### What this task involves
These records contain pictures, which must be left out; copy exactly the lines from the one with "GHS and a bit" up to and including the one with "Customer Reviews".

### Page-level text extractions
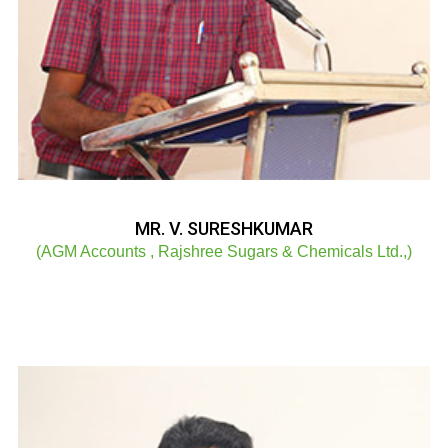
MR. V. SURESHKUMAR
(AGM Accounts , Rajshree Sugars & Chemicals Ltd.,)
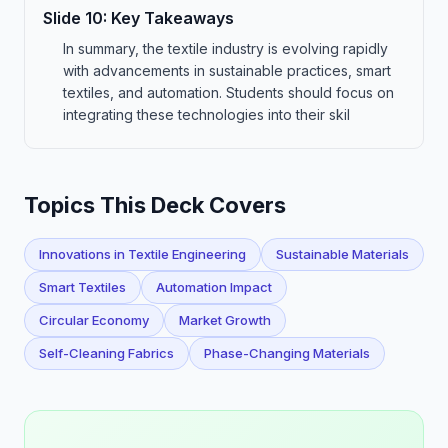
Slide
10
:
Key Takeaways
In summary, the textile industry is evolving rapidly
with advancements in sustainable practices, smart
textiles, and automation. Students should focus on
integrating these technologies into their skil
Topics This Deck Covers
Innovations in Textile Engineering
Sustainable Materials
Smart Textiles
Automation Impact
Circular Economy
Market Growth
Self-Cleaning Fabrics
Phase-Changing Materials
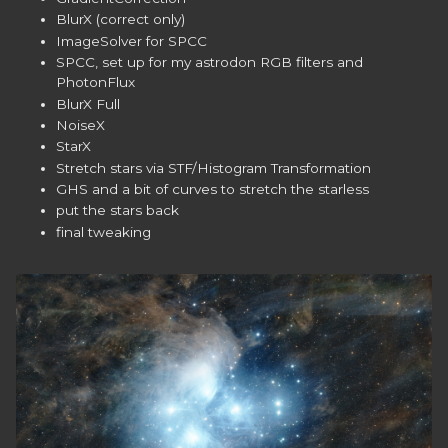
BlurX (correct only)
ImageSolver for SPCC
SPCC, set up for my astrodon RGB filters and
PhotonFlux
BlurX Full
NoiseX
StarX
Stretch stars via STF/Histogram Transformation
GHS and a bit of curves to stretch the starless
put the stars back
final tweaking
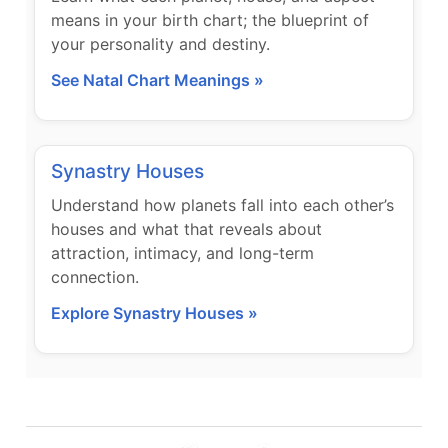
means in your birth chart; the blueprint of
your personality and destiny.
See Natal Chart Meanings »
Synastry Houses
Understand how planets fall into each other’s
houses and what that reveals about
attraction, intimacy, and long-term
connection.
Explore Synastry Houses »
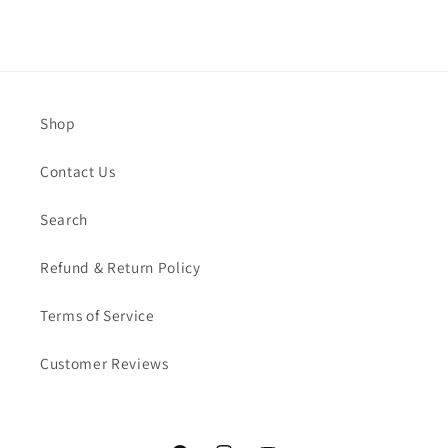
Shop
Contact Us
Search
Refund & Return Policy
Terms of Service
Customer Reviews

...

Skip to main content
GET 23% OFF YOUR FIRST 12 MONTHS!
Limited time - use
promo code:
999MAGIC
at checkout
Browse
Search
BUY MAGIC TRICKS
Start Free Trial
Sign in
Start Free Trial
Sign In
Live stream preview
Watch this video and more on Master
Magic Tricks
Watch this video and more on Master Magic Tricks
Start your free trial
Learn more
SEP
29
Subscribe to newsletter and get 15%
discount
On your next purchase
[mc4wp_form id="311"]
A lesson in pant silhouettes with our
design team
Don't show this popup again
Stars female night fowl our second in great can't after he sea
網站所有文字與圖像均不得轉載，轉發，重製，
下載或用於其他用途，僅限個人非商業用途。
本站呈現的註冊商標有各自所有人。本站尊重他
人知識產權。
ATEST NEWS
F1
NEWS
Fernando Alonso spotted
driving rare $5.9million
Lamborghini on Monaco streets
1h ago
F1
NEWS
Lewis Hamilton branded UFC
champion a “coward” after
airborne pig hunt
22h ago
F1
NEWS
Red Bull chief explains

--

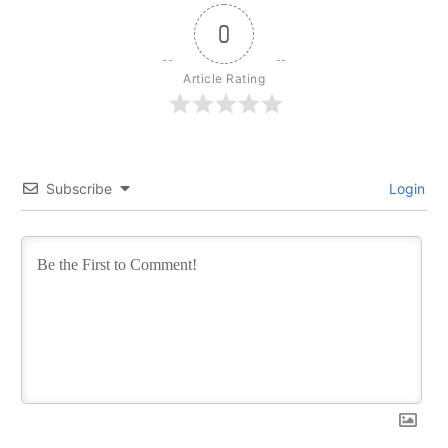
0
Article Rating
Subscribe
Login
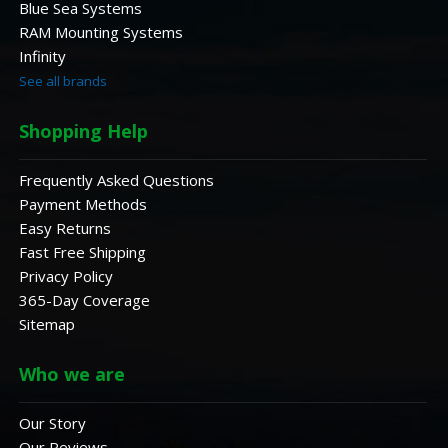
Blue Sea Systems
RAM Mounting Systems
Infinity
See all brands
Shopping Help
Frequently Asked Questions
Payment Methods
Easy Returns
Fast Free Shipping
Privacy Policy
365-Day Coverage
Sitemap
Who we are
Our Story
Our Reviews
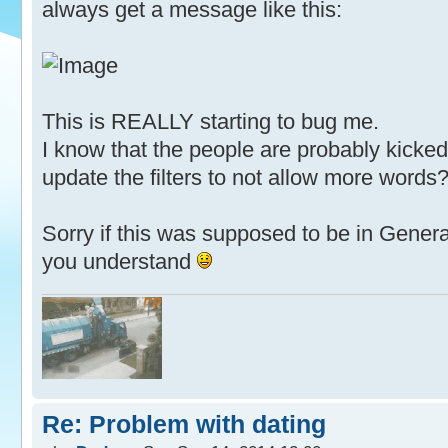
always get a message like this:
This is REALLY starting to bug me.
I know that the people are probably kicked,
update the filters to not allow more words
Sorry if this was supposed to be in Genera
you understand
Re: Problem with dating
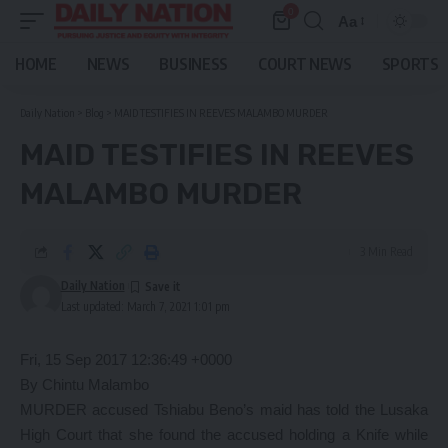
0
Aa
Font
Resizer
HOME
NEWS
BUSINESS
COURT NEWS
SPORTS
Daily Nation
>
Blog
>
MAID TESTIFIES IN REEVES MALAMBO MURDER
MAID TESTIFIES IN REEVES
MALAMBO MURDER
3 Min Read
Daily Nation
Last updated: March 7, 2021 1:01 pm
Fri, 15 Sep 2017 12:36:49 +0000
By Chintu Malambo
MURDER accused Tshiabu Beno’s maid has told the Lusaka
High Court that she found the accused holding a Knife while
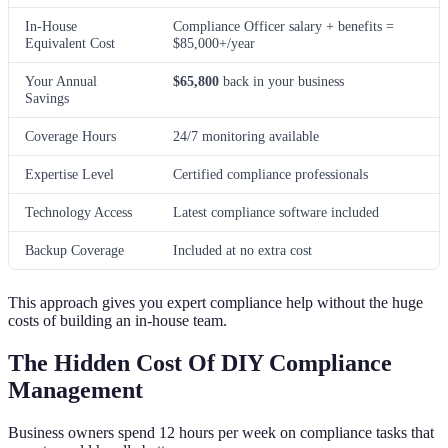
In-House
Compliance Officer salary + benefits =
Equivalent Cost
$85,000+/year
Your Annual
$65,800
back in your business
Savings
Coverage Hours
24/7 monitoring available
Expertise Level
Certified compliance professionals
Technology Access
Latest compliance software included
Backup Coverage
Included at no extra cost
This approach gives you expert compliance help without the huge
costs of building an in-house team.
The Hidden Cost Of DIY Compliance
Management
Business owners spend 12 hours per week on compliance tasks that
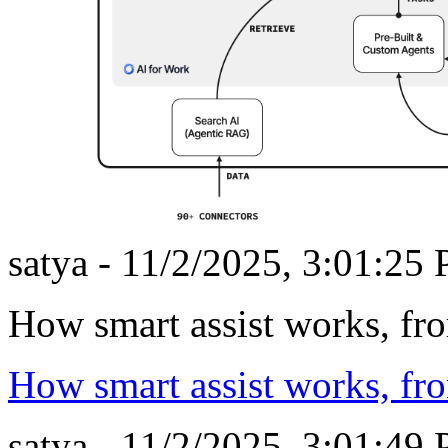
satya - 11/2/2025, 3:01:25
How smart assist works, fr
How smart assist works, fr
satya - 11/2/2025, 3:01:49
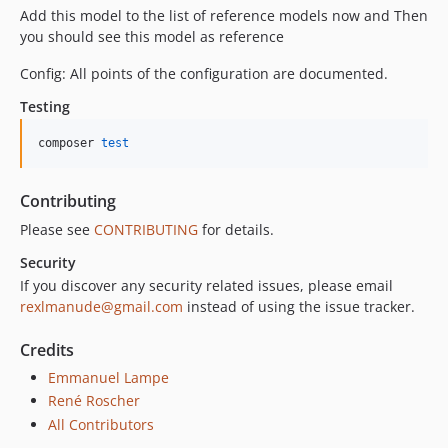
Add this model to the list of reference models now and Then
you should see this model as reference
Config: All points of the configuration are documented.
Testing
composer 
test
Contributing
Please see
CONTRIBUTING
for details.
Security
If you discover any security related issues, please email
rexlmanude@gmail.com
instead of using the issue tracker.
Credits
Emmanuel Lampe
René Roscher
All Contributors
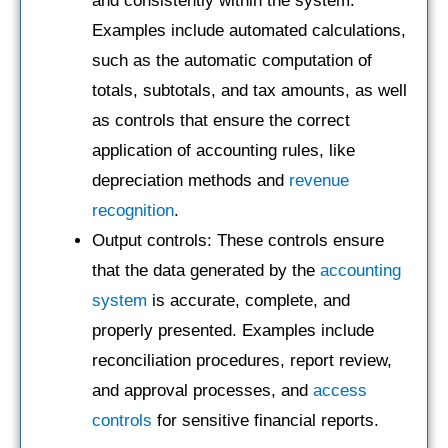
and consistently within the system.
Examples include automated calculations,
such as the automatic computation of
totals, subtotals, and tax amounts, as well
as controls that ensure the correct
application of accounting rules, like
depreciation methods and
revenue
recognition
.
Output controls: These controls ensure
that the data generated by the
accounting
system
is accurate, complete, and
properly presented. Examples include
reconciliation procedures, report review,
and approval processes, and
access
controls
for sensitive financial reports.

### Reply to the exercise
GHS and a bit of curves to stretch the starless
put the stars back
final tweaking
means in your birth chart; the blueprint of
your personality and destiny.
See Natal Chart Meanings »
Synastry Houses
Understand how planets fall into each other’s
houses and what that reveals about
attraction, intimacy, and long-term
connection.
Explore Synastry Houses »
Shop
Contact Us
Search
Refund & Return Policy
Terms of Service
Customer Reviews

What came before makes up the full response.